Hi,
I downloaded an interesting dataset of which I need to get some information out. The data looks like this:
readID Seq 0-misHit 1-misHit 2-misHit chr start end strand
HWUSI-EAS230-R:2:99:1151:1802#0/1 GAGCTCATTGGTGGCGTGGTGGCCTTGACCTTCCGG 1 0 0 chr10 70914936 70914971 -
HWUSI-EAS230-R:2:44:642:495#0/1 TTGGCTGCCTTCTGGGGTGAACTTTCTGCTATTTCC 0 0 1 chr7 47298110 47298145 -
...
In the GEO dataset (https://www.ncbi.nlm.nih.gov/geo/query/acc.cgi?acc=GSE22260) it is stated that the
"Alignment: Sequence reads were obtained and mapped to the hg18 (March, 2006) using the Illumina Genome Analyzer Pipeline. All reads mapping with two or fewer mismatches were retained"

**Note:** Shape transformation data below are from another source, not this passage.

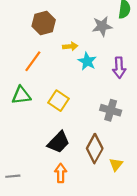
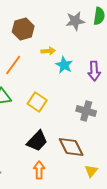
gray star: (102, 26) -> (75, 21), moved
brown diamond: (95, 149) -> (71, 147), turned -56
yellow triangle: (116, 164) -> (91, 171), moved

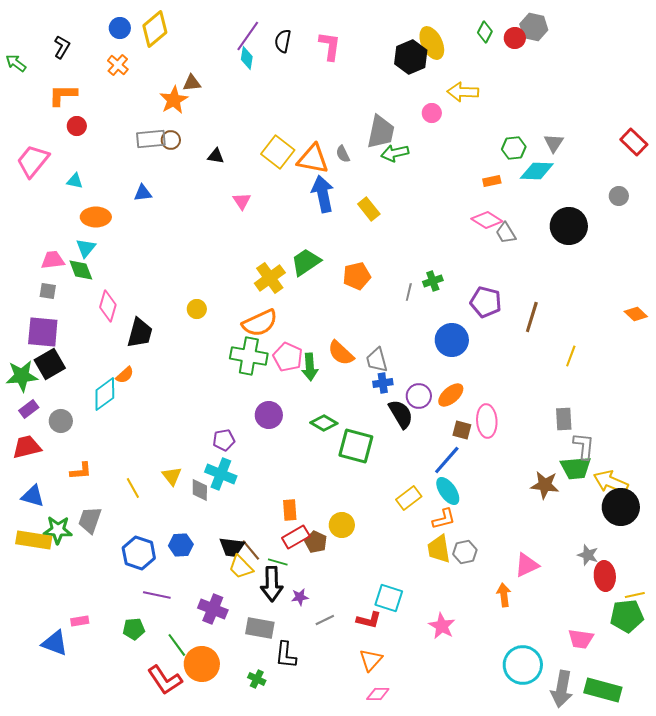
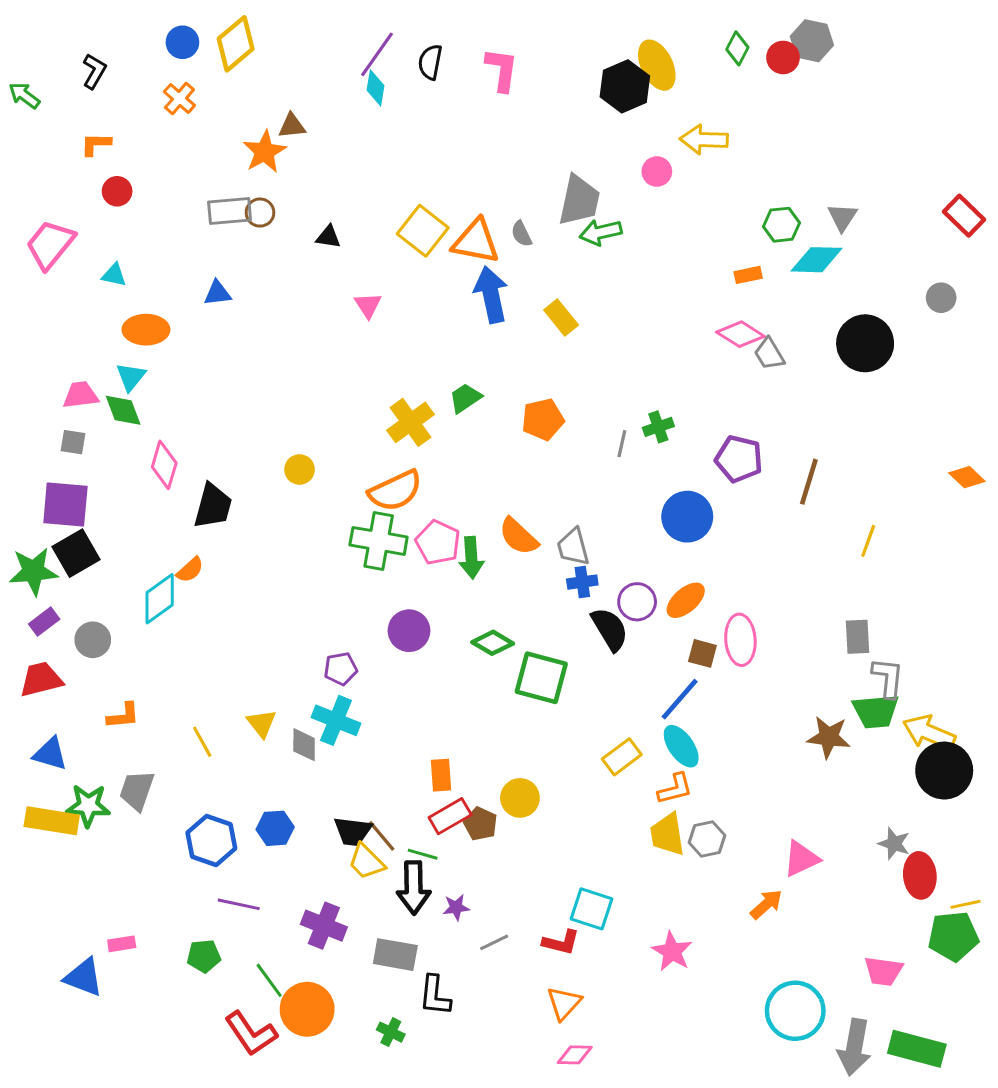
orange L-shape: (63, 95) -> (96, 144), size x0.7
green trapezoid: (306, 262) -> (465, 398), size x0.7
orange arrow: (504, 595) -> (766, 904), turned 55

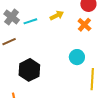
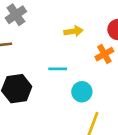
cyan line: (30, 21) -> (58, 69), moved

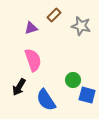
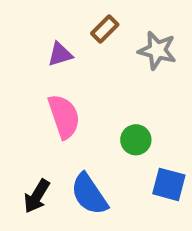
green circle: (73, 80) -> (136, 140), moved
black arrow: (19, 87) -> (37, 196), moved

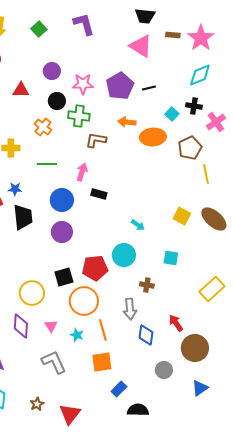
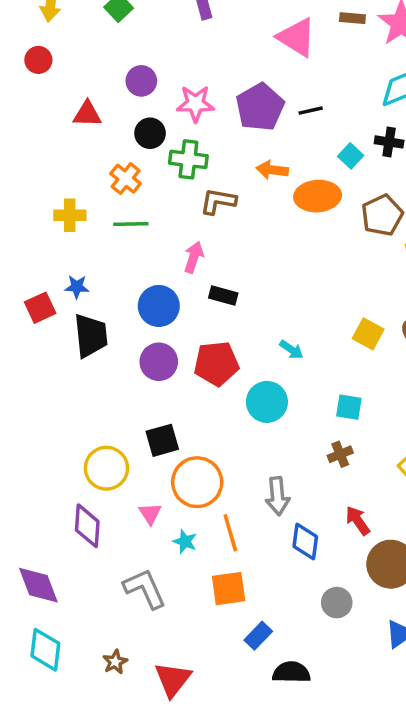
green line: (47, 164) -> (131, 224), moved
red pentagon: (95, 268) -> (216, 364), moved
brown cross: (147, 285) -> (340, 454), moved, turned -32
pink triangle: (51, 326) -> (150, 514), moved

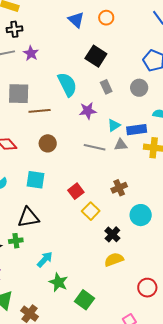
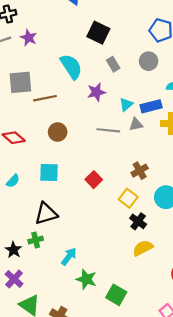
yellow square: (91, 211) -> (128, 198), moved

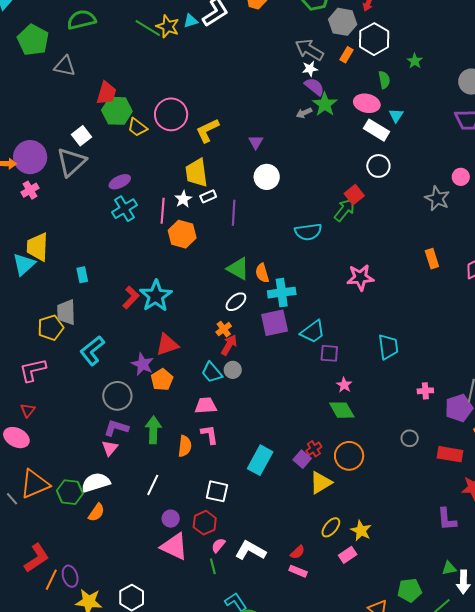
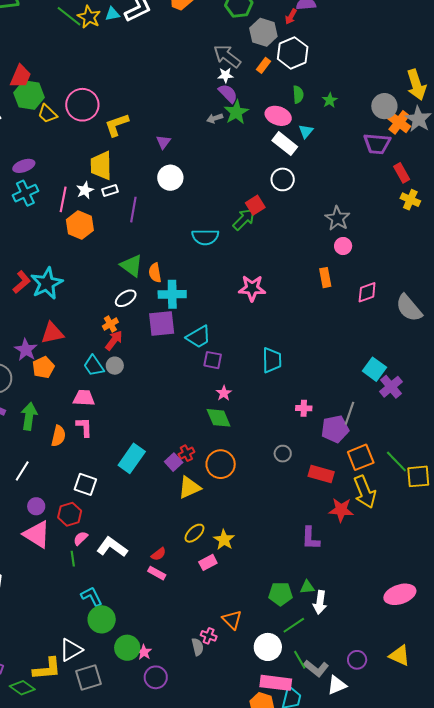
green star: (415, 61) -> (330, 100), moved
pink circle: (461, 177) -> (343, 246), moved
green pentagon: (410, 590) -> (280, 594), moved

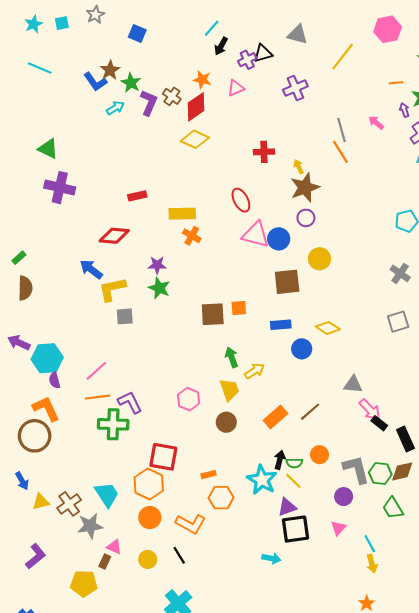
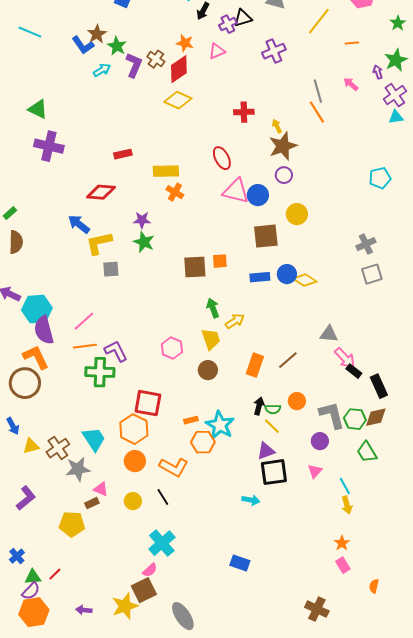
orange line: (396, 83) -> (352, 43), moved
gray cross: (400, 273) -> (366, 244), moved, turned 30
blue circle: (302, 349) -> (287, 274), moved
purple semicircle: (54, 380) -> (44, 330), size x1.8
orange rectangle: (276, 417) -> (255, 365), turned -30
cyan star: (262, 480) -> (220, 425), moved
brown rectangle: (105, 562) -> (92, 503), turned 40

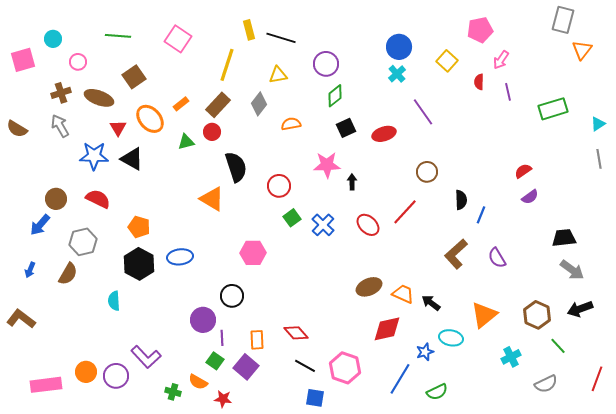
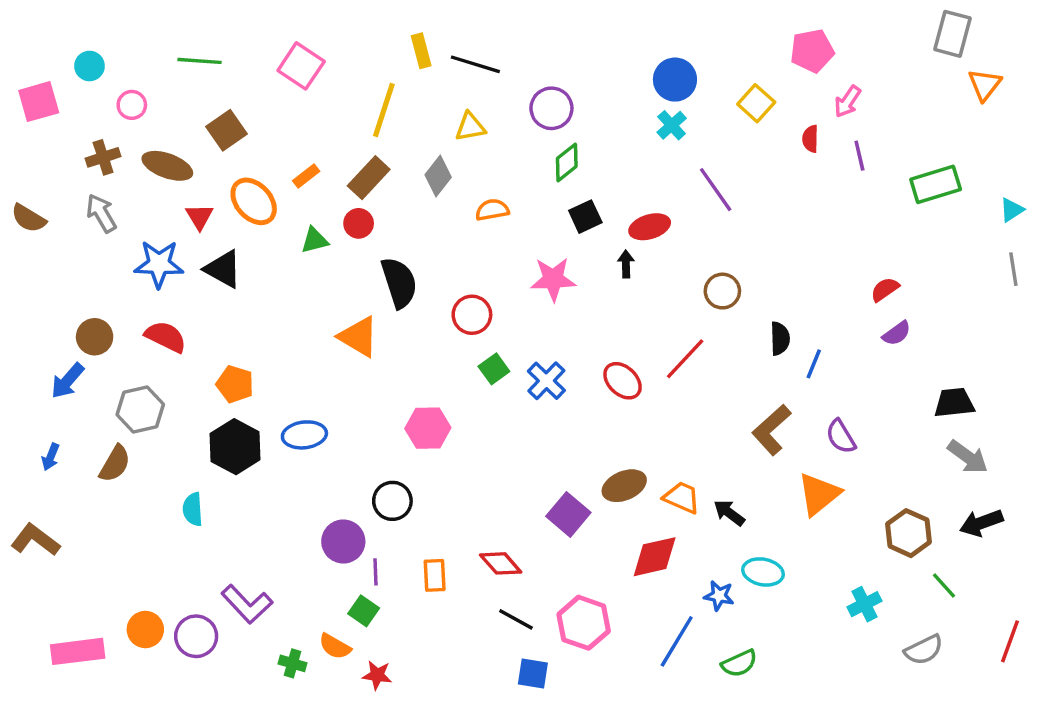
black arrow: (352, 182) -> (626, 264), moved
orange triangle: (484, 315) -> (819, 494), moved
blue star: (425, 352) -> (719, 596), turned 30
purple square: (246, 367) -> (568, 514), moved

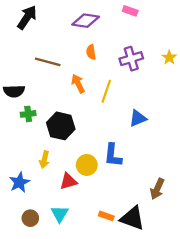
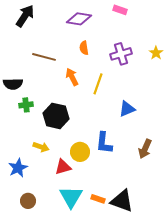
yellow arrow: (44, 160) -> (41, 147), turned -84
brown arrow: (157, 189) -> (145, 149), moved
cyan triangle: (60, 214) -> (71, 197), moved, size x1.4

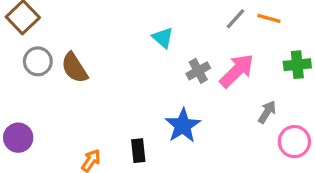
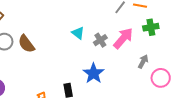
cyan triangle: (163, 38) -> (78, 33), moved
green cross: (297, 65) -> (151, 27), moved

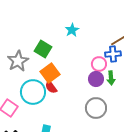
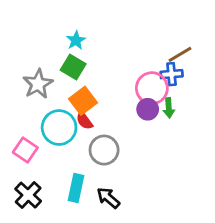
cyan star: (72, 30) -> (76, 40), moved
pink circle: (99, 64) -> (152, 88), size x1.5
gray circle: (96, 108) -> (104, 150), moved

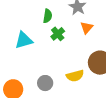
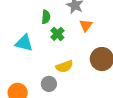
cyan triangle: (24, 40) -> (24, 43), turned 36
yellow semicircle: (75, 76) -> (64, 66), moved

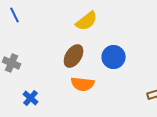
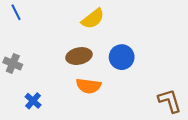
brown ellipse: (74, 56) -> (79, 56), turned 45

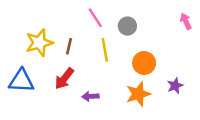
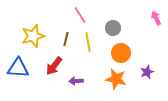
gray circle: (127, 26) -> (113, 28), moved
brown line: (69, 46) -> (66, 39), moved
orange star: (138, 94) -> (116, 79), turned 30

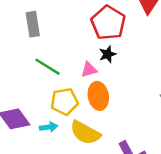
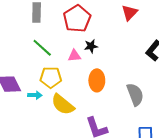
red pentagon: (108, 23) -> (77, 19), moved
orange ellipse: (98, 96) -> (97, 80), moved

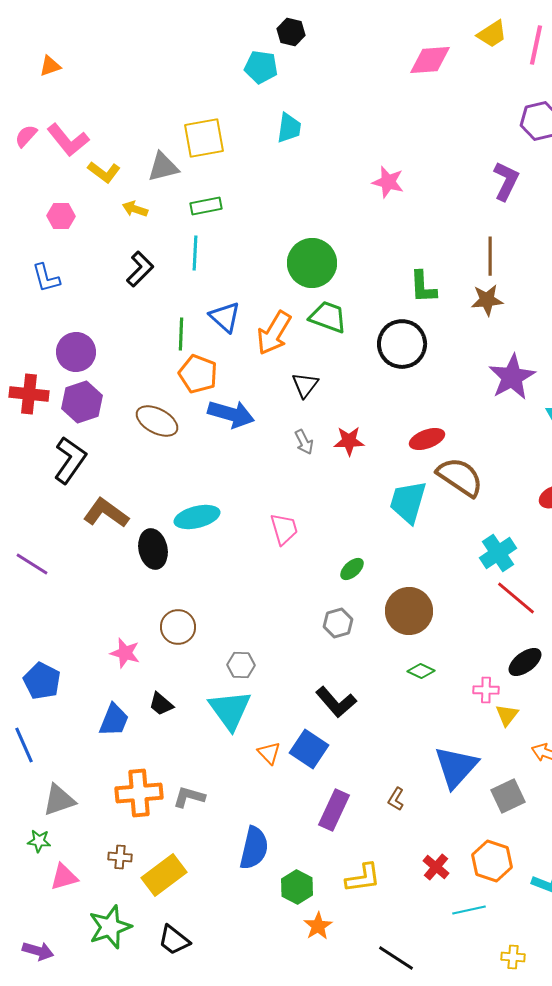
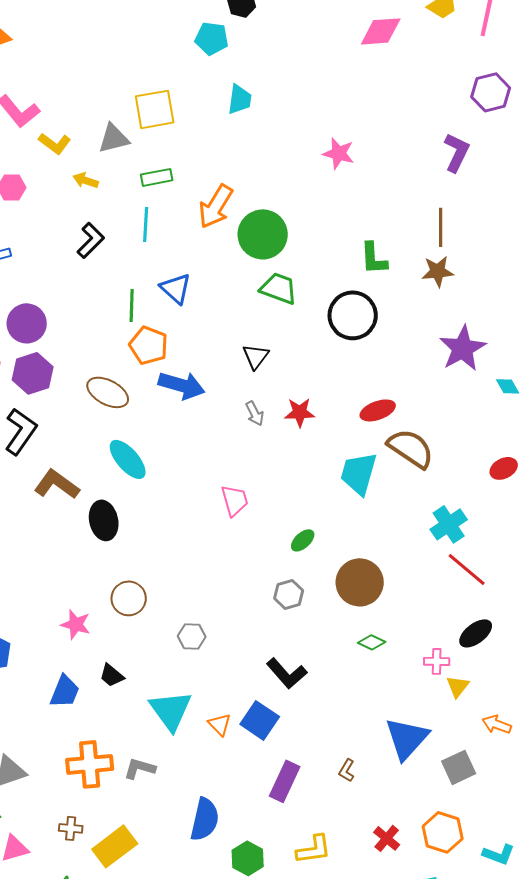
orange arrow: (274, 333) -> (216, 206), moved
cyan ellipse: (197, 517) -> (128, 459), moved, turned 63
cyan triangle: (230, 710) -> (171, 710), moved

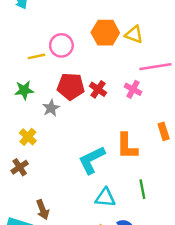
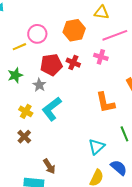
orange hexagon: (105, 33) -> (74, 30), moved
yellow triangle: (134, 34) -> (102, 13), moved
cyan L-shape: (92, 160) -> (52, 109), moved
cyan triangle: (105, 198) -> (97, 147), turned -36

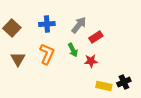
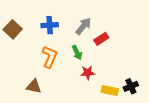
brown triangle: (18, 59) -> (34, 86), moved, turned -49
red star: (91, 61) -> (88, 73), moved

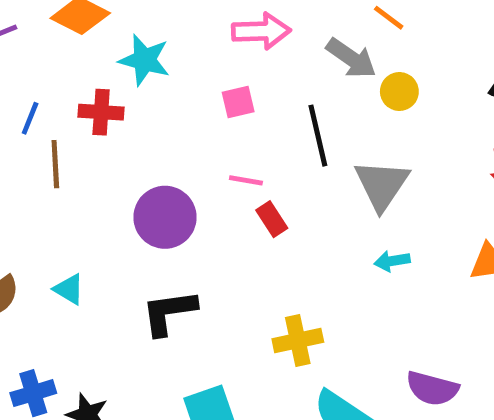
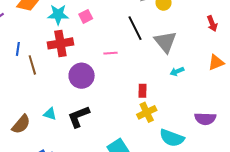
pink square: (238, 102) -> (86, 16), moved
red cross: (101, 112) -> (60, 43), moved, size x1.4
red rectangle: (272, 219) -> (142, 91), moved, turned 48
black L-shape: (169, 312) -> (79, 117), moved

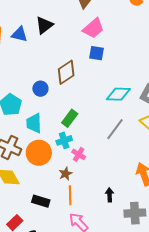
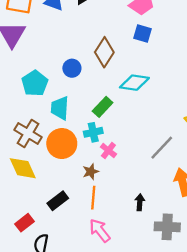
brown diamond: (66, 72) -> (104, 52), turned -30
cyan diamond: (118, 94) -> (134, 83), moved
gray line: (115, 129) -> (162, 148), moved
black rectangle: (41, 201) -> (58, 201), turned -60

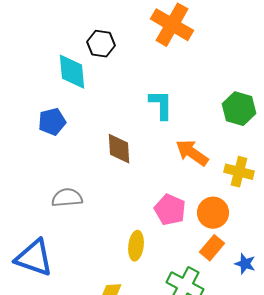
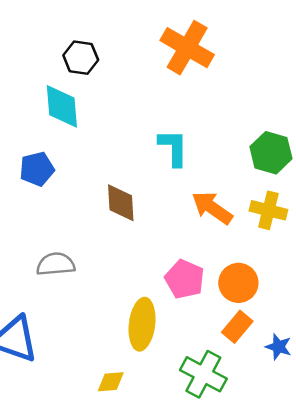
black hexagon: (101, 44) -> (81, 58), moved
yellow cross: (239, 172) -> (268, 210), moved
yellow ellipse: (136, 246) -> (142, 324), size x1.4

My aim is to detect a splice variant of a certain gene. I tried to further process the data with cufflinks however get the error that the format is not correct (as it is not SAM or BAM).
I would really appreciate if someone could give me some hints and suggestions on what tool to use best and if I can work with this data format or have to change it?